Interview With CEO Edward Franklin At The BOOST Conference: Real Talk On Social Emotional Learning

I peered out into a large crowd of people sitting at tables eating lunch. I walked around for a few minutes trying to find a place to sit. Randomly, I pulled out a chair at a table with a few people chatting and eating. Hungry and eager to listen to the keynote speaker, I looked around to see when lunch was arriving at our table. Shortly after sitting down, the gentleman to my right greeted me with a friendly hello and immediately we sparked up a conversation. We talked about work, where each other lived, and our families. I told him I am a blogger for BOOST Breakfast Club as well as Connecticut Afterschool Network. He chuckled and jokingly said, “you should write a blog about me” I replied, my blogs are mostly about social-emotional learning (SEL). I followed up by asking “Are you guys doing social-emotional learning at your program”? He replied yes.

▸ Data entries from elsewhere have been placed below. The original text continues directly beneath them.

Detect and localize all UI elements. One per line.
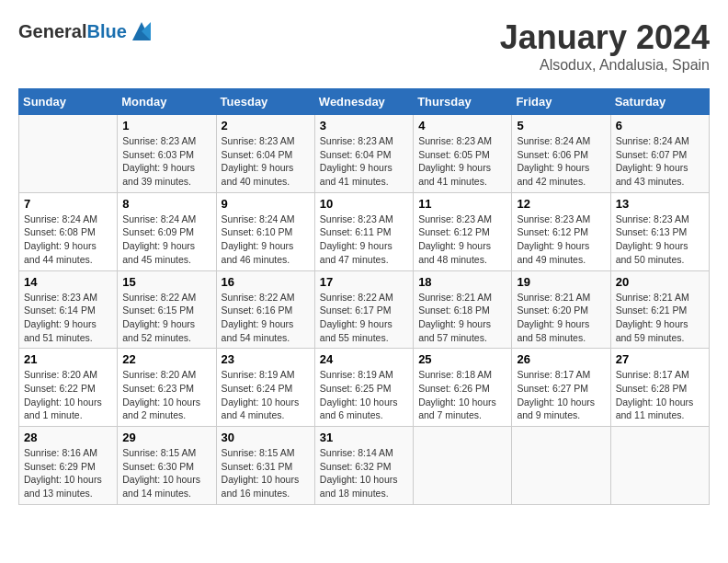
calendar-cell bbox=[512, 427, 610, 505]
day-info: Sunrise: 8:23 AMSunset: 6:12 PMDaylight:… bbox=[418, 213, 506, 267]
calendar-cell: 14Sunrise: 8:23 AMSunset: 6:14 PMDayligh… bbox=[19, 270, 118, 349]
day-number: 2 bbox=[222, 119, 310, 132]
calendar-cell: 28Sunrise: 8:16 AMSunset: 6:29 PMDayligh… bbox=[19, 427, 118, 505]
day-info: Sunrise: 8:22 AMSunset: 6:17 PMDaylight:… bbox=[320, 291, 408, 345]
day-number: 9 bbox=[222, 197, 310, 211]
day-info: Sunrise: 8:18 AMSunset: 6:26 PMDaylight:… bbox=[418, 368, 506, 422]
calendar-cell: 13Sunrise: 8:23 AMSunset: 6:13 PMDayligh… bbox=[610, 192, 709, 270]
day-info: Sunrise: 8:23 AMSunset: 6:13 PMDaylight:… bbox=[616, 213, 704, 267]
day-number: 23 bbox=[222, 352, 310, 366]
day-number: 8 bbox=[122, 197, 210, 211]
day-info: Sunrise: 8:23 AMSunset: 6:04 PMDaylight:… bbox=[222, 134, 310, 189]
day-number: 27 bbox=[616, 352, 704, 366]
day-info: Sunrise: 8:19 AMSunset: 6:25 PMDaylight:… bbox=[320, 368, 408, 422]
day-info: Sunrise: 8:19 AMSunset: 6:24 PMDaylight:… bbox=[222, 368, 310, 422]
calendar-header-row: SundayMondayTuesdayWednesdayThursdayFrid… bbox=[19, 89, 710, 115]
calendar-cell bbox=[414, 427, 512, 505]
day-number: 20 bbox=[616, 275, 704, 289]
calendar-cell: 24Sunrise: 8:19 AMSunset: 6:25 PMDayligh… bbox=[314, 349, 413, 427]
header-day-friday: Friday bbox=[512, 89, 610, 115]
logo-blue: Blue bbox=[86, 21, 126, 41]
day-number: 26 bbox=[517, 352, 605, 366]
calendar-cell bbox=[19, 115, 118, 193]
calendar-cell: 6Sunrise: 8:24 AMSunset: 6:07 PMDaylight… bbox=[610, 115, 709, 193]
day-number: 17 bbox=[320, 275, 408, 289]
calendar-cell: 10Sunrise: 8:23 AMSunset: 6:11 PMDayligh… bbox=[314, 192, 413, 270]
calendar-cell: 12Sunrise: 8:23 AMSunset: 6:12 PMDayligh… bbox=[512, 192, 610, 270]
header-day-thursday: Thursday bbox=[414, 89, 512, 115]
day-number: 14 bbox=[24, 275, 112, 289]
day-info: Sunrise: 8:24 AMSunset: 6:09 PMDaylight:… bbox=[122, 213, 210, 267]
day-number: 30 bbox=[222, 431, 310, 444]
title-block: January 2024 Alsodux, Andalusia, Spain bbox=[500, 18, 710, 74]
day-info: Sunrise: 8:24 AMSunset: 6:08 PMDaylight:… bbox=[24, 213, 112, 267]
day-number: 22 bbox=[122, 352, 210, 366]
calendar-cell: 4Sunrise: 8:23 AMSunset: 6:05 PMDaylight… bbox=[414, 115, 512, 193]
logo-general: General bbox=[18, 21, 86, 41]
day-number: 4 bbox=[418, 119, 506, 132]
day-info: Sunrise: 8:17 AMSunset: 6:28 PMDaylight:… bbox=[616, 368, 704, 422]
calendar-week-row: 21Sunrise: 8:20 AMSunset: 6:22 PMDayligh… bbox=[19, 349, 710, 427]
logo-icon bbox=[129, 18, 154, 44]
day-info: Sunrise: 8:24 AMSunset: 6:07 PMDaylight:… bbox=[616, 134, 704, 189]
day-info: Sunrise: 8:23 AMSunset: 6:03 PMDaylight:… bbox=[122, 134, 210, 189]
day-info: Sunrise: 8:23 AMSunset: 6:05 PMDaylight:… bbox=[418, 134, 506, 189]
day-number: 16 bbox=[222, 275, 310, 289]
calendar-cell: 17Sunrise: 8:22 AMSunset: 6:17 PMDayligh… bbox=[314, 270, 413, 349]
calendar-cell: 18Sunrise: 8:21 AMSunset: 6:18 PMDayligh… bbox=[414, 270, 512, 349]
calendar-cell: 29Sunrise: 8:15 AMSunset: 6:30 PMDayligh… bbox=[118, 427, 216, 505]
day-number: 13 bbox=[616, 197, 704, 211]
day-number: 24 bbox=[320, 352, 408, 366]
day-info: Sunrise: 8:23 AMSunset: 6:12 PMDaylight:… bbox=[517, 213, 605, 267]
day-info: Sunrise: 8:21 AMSunset: 6:20 PMDaylight:… bbox=[517, 291, 605, 345]
header-day-monday: Monday bbox=[118, 89, 216, 115]
header-day-sunday: Sunday bbox=[19, 89, 118, 115]
day-number: 10 bbox=[320, 197, 408, 211]
calendar-cell: 25Sunrise: 8:18 AMSunset: 6:26 PMDayligh… bbox=[414, 349, 512, 427]
day-info: Sunrise: 8:24 AMSunset: 6:06 PMDaylight:… bbox=[517, 134, 605, 189]
calendar-cell: 31Sunrise: 8:14 AMSunset: 6:32 PMDayligh… bbox=[314, 427, 413, 505]
location-title: Alsodux, Andalusia, Spain bbox=[500, 57, 710, 74]
day-number: 11 bbox=[418, 197, 506, 211]
calendar-cell: 21Sunrise: 8:20 AMSunset: 6:22 PMDayligh… bbox=[19, 349, 118, 427]
calendar-cell: 7Sunrise: 8:24 AMSunset: 6:08 PMDaylight… bbox=[19, 192, 118, 270]
day-info: Sunrise: 8:20 AMSunset: 6:22 PMDaylight:… bbox=[24, 368, 112, 422]
calendar-week-row: 1Sunrise: 8:23 AMSunset: 6:03 PMDaylight… bbox=[19, 115, 710, 193]
calendar-cell: 19Sunrise: 8:21 AMSunset: 6:20 PMDayligh… bbox=[512, 270, 610, 349]
day-number: 3 bbox=[320, 119, 408, 132]
day-number: 15 bbox=[122, 275, 210, 289]
day-info: Sunrise: 8:24 AMSunset: 6:10 PMDaylight:… bbox=[222, 213, 310, 267]
header-day-saturday: Saturday bbox=[610, 89, 709, 115]
day-info: Sunrise: 8:23 AMSunset: 6:14 PMDaylight:… bbox=[24, 291, 112, 345]
calendar-cell: 8Sunrise: 8:24 AMSunset: 6:09 PMDaylight… bbox=[118, 192, 216, 270]
calendar-cell bbox=[610, 427, 709, 505]
calendar-table: SundayMondayTuesdayWednesdayThursdayFrid… bbox=[18, 88, 710, 505]
calendar-cell: 3Sunrise: 8:23 AMSunset: 6:04 PMDaylight… bbox=[314, 115, 413, 193]
calendar-week-row: 28Sunrise: 8:16 AMSunset: 6:29 PMDayligh… bbox=[19, 427, 710, 505]
calendar-week-row: 14Sunrise: 8:23 AMSunset: 6:14 PMDayligh… bbox=[19, 270, 710, 349]
day-info: Sunrise: 8:22 AMSunset: 6:15 PMDaylight:… bbox=[122, 291, 210, 345]
calendar-cell: 22Sunrise: 8:20 AMSunset: 6:23 PMDayligh… bbox=[118, 349, 216, 427]
day-info: Sunrise: 8:22 AMSunset: 6:16 PMDaylight:… bbox=[222, 291, 310, 345]
logo-text: GeneralBlue bbox=[18, 21, 127, 42]
day-number: 25 bbox=[418, 352, 506, 366]
header-day-tuesday: Tuesday bbox=[216, 89, 314, 115]
calendar-cell: 15Sunrise: 8:22 AMSunset: 6:15 PMDayligh… bbox=[118, 270, 216, 349]
day-number: 12 bbox=[517, 197, 605, 211]
day-info: Sunrise: 8:23 AMSunset: 6:04 PMDaylight:… bbox=[320, 134, 408, 189]
day-number: 5 bbox=[517, 119, 605, 132]
day-number: 29 bbox=[122, 431, 210, 444]
day-info: Sunrise: 8:21 AMSunset: 6:21 PMDaylight:… bbox=[616, 291, 704, 345]
calendar-week-row: 7Sunrise: 8:24 AMSunset: 6:08 PMDaylight… bbox=[19, 192, 710, 270]
calendar-cell: 5Sunrise: 8:24 AMSunset: 6:06 PMDaylight… bbox=[512, 115, 610, 193]
day-info: Sunrise: 8:21 AMSunset: 6:18 PMDaylight:… bbox=[418, 291, 506, 345]
day-info: Sunrise: 8:17 AMSunset: 6:27 PMDaylight:… bbox=[517, 368, 605, 422]
day-info: Sunrise: 8:20 AMSunset: 6:23 PMDaylight:… bbox=[122, 368, 210, 422]
day-number: 21 bbox=[24, 352, 112, 366]
calendar-cell: 2Sunrise: 8:23 AMSunset: 6:04 PMDaylight… bbox=[216, 115, 314, 193]
logo: GeneralBlue bbox=[18, 18, 154, 44]
calendar-cell: 30Sunrise: 8:15 AMSunset: 6:31 PMDayligh… bbox=[216, 427, 314, 505]
day-number: 1 bbox=[122, 119, 210, 132]
day-number: 28 bbox=[24, 431, 112, 444]
header-day-wednesday: Wednesday bbox=[314, 89, 413, 115]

Once he said yes, I said “let’s do the interview tomorrow!”

When I was looking up questions to ask during the interview, I suddenly realized I had never conducted an interview before, but for some reason, I knew this would be a great way to learn and share the remarkable impact social-emotional learning has on student success.

As I talked with Edward Franklin, President and CEO of Voice of Hope Ministries, he revealed the effects of SEL and how it bridges the gap between personal- emotional development and real-world implementation. Below please find the transcription from our meaningful interview.

Tiana: Can you tell me about Voice of Hope Youth Ministries?

Edward: It’s a Christian faith-based afterschool program located in Dallas, Texas, we focus on character building, life skills, and educational support.

Tiana:  I am very interested in learning about what social-emotional means to you?

Edward: As you already know, SEL is not a relatively new concept, but it grew in its significance in helping children learn how to self-regulate their emotions. As a faith-based program, we were always aware of the social-emotional component in a child’s life. For example, we know its important for children to understand their emotions and control their anger. Feelings are natural and real but let’s be honest; most of us don’t know how to manage our emotionsIn the past, we would tell kids to pray or walk around the church to help them release their anger. But now, we have tapped into educational resources that are assisting in supporting us with emotional management at our programs.

Tiana: What are some of the resources your programs use for SEL?

Edward: In Dallas, we have the Momentous Institute; they are like the gurus of social, emotional learning. We use their curriculum “Huddle UP”. One of their favorite strategies when it comes to helping kids understand emotions is the idea of the glitter ball. When we shake it up, it becomes cloudy and hard to see through, but if we take a minute to let the glitter settle, we can clear our minds and be calm and make the right decisions. In addition to using these resources, our primary source are bible scriptures and breathing techniques.

Tiana: Do you feel like SEL works?

Edward: Back in the day we never were taught the skills to manage our emotions. I see it working for my students but especially with my 14-year-old daughter. When she gets angry, she does breath exercises. She says “Dad, did you see that social and emotional working”? I replied, yes, I did.

(End interview)

For me, this interaction is the spirit of the BOOST Conference. I took away so much from the overall conference but most importantly was able to network with other professionals and engage in meaningful interactions.

Attendees enjoy uniting and learning with fellow afterschool professionals, expanded learning, and out-of-school time professionals. For even the shyest conference-goer, you can expect to enjoy kicking back and engaging in some stimulating discussions about life, family, and our work.